The idea that a four-year-old boy killed himself through self-harming was inconceivable, a court heard.

John Smith, according to the defence, hurled himself against a radiator or floor, bruising his forehead, scalp, cheek and jaw and causing a fatal brain haemorrhage.

But Camden Pratt, summing up the prosecution, said the proposition was "wholly unreal", especially since the boy afterwards climbed back into bed to cuddle his dinosaur toy.

His adoptive mother, Michelle McWilliam, found John in bed and called an ambulance.

She and her husband Simon concocted a story that John self-abused to cover up the abuse one or both of them were inflicting, he said.

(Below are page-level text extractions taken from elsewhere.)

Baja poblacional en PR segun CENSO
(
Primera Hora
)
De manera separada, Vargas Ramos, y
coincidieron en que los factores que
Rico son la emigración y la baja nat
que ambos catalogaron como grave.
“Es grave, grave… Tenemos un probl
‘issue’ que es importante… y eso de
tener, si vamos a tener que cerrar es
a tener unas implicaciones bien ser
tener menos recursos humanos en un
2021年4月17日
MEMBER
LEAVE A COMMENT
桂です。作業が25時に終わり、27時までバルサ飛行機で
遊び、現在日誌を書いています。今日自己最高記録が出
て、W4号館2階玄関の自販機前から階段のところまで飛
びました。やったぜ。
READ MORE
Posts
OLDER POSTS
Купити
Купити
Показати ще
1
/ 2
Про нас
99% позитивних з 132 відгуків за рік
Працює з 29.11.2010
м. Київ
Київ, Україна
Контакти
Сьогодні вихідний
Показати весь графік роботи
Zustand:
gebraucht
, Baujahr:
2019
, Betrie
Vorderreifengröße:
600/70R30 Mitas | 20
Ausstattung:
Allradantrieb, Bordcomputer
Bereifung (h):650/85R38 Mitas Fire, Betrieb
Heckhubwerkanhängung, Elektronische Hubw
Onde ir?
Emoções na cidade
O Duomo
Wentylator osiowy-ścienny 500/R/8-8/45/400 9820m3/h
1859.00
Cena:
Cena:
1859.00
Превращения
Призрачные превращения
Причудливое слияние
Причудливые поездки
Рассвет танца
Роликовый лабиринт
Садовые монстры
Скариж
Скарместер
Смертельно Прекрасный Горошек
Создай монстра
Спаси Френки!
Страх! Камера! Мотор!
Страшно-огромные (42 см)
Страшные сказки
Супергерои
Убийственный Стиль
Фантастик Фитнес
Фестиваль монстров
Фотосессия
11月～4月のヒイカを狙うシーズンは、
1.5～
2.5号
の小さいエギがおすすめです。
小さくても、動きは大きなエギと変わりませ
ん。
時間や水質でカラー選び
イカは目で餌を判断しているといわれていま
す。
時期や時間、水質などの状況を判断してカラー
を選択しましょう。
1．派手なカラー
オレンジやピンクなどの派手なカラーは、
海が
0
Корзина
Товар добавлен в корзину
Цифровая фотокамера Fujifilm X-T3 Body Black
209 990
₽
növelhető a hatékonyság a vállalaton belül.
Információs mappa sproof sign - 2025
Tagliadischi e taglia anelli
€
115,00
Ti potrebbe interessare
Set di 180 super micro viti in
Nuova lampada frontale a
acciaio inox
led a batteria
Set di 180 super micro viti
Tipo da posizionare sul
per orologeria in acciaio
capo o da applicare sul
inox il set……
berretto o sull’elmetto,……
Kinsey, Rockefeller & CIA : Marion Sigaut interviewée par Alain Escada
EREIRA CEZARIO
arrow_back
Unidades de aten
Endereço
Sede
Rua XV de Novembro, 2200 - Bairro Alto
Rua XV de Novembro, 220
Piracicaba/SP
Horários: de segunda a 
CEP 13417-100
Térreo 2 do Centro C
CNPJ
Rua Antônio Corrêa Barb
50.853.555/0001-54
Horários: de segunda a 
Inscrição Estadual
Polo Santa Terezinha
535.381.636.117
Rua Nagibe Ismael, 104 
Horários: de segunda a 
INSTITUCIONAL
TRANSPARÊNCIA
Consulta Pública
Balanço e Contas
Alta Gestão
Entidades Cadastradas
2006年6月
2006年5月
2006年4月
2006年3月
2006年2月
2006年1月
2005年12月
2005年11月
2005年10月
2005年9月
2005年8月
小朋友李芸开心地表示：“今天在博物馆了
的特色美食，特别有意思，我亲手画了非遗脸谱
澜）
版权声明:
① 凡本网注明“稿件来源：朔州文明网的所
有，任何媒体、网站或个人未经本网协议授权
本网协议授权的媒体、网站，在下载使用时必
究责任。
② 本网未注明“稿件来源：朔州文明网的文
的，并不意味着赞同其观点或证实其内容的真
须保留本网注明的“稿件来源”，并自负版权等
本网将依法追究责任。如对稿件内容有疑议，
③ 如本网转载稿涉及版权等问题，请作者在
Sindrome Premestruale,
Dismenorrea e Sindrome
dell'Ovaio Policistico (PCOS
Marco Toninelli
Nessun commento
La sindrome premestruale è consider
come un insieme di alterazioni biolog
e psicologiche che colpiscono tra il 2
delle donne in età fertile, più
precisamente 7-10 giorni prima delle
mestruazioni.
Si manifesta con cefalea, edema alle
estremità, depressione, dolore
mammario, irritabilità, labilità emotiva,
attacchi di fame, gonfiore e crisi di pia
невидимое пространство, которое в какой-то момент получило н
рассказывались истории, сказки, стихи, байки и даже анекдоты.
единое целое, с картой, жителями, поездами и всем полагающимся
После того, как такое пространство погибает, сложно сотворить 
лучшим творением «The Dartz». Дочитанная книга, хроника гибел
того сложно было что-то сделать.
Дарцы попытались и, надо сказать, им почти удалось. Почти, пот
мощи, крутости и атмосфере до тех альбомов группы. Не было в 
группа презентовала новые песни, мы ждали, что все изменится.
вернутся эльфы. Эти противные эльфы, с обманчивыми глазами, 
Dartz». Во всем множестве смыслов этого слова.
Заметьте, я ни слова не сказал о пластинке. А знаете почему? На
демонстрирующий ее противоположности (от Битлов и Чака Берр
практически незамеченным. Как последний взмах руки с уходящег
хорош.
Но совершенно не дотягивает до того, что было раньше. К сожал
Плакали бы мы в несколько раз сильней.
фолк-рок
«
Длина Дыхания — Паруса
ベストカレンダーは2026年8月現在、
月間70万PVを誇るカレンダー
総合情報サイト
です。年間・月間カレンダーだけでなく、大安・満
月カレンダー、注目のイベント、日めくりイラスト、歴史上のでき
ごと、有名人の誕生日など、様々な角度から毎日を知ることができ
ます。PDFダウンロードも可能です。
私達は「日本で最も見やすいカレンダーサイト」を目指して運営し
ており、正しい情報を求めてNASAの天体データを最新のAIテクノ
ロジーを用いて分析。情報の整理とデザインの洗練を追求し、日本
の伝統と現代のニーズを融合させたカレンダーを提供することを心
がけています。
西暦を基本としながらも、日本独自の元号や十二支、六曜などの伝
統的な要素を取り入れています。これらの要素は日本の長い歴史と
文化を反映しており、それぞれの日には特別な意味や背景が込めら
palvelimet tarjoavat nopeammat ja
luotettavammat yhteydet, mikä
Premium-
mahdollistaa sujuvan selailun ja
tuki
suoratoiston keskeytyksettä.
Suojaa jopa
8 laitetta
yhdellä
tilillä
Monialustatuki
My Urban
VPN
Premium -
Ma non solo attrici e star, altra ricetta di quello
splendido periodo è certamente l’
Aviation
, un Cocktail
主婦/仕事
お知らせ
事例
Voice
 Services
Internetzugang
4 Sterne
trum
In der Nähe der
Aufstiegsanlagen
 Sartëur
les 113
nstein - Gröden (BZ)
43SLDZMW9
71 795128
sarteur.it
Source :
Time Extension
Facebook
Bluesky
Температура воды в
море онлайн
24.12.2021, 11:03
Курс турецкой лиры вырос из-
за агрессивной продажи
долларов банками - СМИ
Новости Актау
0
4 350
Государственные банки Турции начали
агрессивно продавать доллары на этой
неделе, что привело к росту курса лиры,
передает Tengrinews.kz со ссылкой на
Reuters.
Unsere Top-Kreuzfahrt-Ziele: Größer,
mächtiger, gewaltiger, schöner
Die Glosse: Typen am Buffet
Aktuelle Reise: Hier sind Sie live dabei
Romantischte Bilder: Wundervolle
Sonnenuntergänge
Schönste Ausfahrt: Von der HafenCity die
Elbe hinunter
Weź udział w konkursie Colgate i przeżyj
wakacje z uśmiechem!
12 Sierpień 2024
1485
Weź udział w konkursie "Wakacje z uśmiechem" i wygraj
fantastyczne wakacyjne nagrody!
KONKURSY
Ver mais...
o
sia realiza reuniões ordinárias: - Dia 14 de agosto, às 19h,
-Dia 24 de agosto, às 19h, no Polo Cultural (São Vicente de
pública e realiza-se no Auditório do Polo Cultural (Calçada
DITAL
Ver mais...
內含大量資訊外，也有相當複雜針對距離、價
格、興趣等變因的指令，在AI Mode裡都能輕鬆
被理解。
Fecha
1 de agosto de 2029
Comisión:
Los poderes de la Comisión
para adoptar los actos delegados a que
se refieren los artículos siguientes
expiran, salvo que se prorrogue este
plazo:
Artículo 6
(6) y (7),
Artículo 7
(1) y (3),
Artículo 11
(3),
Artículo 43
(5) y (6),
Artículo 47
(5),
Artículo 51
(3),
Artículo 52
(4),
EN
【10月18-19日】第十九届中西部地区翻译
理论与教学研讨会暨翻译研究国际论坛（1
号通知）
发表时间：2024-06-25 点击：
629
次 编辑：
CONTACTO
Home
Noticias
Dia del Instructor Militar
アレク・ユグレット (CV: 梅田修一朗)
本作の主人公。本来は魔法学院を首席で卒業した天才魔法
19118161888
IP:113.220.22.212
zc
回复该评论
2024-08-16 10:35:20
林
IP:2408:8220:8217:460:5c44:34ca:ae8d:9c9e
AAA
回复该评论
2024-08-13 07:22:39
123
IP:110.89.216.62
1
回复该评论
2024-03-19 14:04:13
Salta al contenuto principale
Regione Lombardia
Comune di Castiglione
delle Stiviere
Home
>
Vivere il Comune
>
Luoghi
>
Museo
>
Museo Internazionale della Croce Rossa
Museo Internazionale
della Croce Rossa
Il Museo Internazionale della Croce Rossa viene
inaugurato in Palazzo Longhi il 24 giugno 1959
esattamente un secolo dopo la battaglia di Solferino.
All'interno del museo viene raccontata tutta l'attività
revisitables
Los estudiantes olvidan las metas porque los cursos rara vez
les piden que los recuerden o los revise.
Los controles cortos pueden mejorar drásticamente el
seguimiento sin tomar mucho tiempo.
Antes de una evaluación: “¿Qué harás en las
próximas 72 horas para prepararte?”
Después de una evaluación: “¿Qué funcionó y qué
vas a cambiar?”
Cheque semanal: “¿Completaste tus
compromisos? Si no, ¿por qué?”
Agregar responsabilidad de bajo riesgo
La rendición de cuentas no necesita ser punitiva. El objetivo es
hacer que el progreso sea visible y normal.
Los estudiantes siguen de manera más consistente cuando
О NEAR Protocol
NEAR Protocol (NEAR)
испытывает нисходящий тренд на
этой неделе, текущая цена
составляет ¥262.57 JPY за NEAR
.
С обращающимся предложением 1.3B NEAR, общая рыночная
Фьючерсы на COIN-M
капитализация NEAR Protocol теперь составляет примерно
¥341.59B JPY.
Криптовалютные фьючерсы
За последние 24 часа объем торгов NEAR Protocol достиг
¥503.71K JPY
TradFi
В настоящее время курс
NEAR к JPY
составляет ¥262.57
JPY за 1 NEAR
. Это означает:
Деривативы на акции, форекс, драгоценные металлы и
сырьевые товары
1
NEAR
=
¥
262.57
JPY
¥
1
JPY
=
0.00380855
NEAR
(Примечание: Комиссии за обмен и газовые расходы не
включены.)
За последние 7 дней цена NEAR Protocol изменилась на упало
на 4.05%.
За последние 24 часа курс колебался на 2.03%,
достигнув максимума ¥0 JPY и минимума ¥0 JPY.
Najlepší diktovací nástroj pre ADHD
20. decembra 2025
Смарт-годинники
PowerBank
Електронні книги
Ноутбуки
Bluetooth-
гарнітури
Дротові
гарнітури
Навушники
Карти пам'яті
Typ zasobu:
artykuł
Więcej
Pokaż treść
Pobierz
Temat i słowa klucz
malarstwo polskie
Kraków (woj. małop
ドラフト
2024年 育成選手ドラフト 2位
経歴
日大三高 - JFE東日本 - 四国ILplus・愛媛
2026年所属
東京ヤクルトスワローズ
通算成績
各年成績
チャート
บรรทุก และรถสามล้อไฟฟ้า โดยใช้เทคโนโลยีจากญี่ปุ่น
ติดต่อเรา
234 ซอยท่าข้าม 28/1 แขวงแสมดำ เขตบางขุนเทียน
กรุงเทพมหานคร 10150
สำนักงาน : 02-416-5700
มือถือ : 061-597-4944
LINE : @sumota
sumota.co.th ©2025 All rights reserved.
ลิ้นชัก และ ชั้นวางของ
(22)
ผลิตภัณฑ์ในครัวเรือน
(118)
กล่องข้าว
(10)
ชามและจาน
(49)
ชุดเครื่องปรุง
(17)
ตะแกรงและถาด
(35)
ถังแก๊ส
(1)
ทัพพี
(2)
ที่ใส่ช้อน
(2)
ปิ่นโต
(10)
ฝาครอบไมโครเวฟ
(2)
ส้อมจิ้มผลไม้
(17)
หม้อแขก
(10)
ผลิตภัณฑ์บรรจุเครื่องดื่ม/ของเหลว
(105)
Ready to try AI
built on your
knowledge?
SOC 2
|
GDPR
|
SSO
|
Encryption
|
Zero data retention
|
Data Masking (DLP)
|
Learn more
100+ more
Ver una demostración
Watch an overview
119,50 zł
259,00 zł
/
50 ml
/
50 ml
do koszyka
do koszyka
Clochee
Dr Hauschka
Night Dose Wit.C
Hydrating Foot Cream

Mr Pratt told Lewes Crown Court yesterday the boy had 54 bruises and adult bite marks on his body and said the defence case was not believable.

He said there was no history of self-harm, psychological disturbance or autism: "He was a bubbly, affectionate, outward-going little boy."

Mr Pratt said there was a stark absence of independent witnesses to the acts of self-abuse.

No teachers at his school, no social workers who visited the McWilliam home, or even Michelle's mother who visited said they saw such acts.

He said John told visitors he hurt himself but experts had said children of his age would often not tell the truth, especially in front of guardians.

He said John was never taken to a place of safety to be questions by independent people.

Unfortunately, Mr Pratt said, professionals missed what was going on.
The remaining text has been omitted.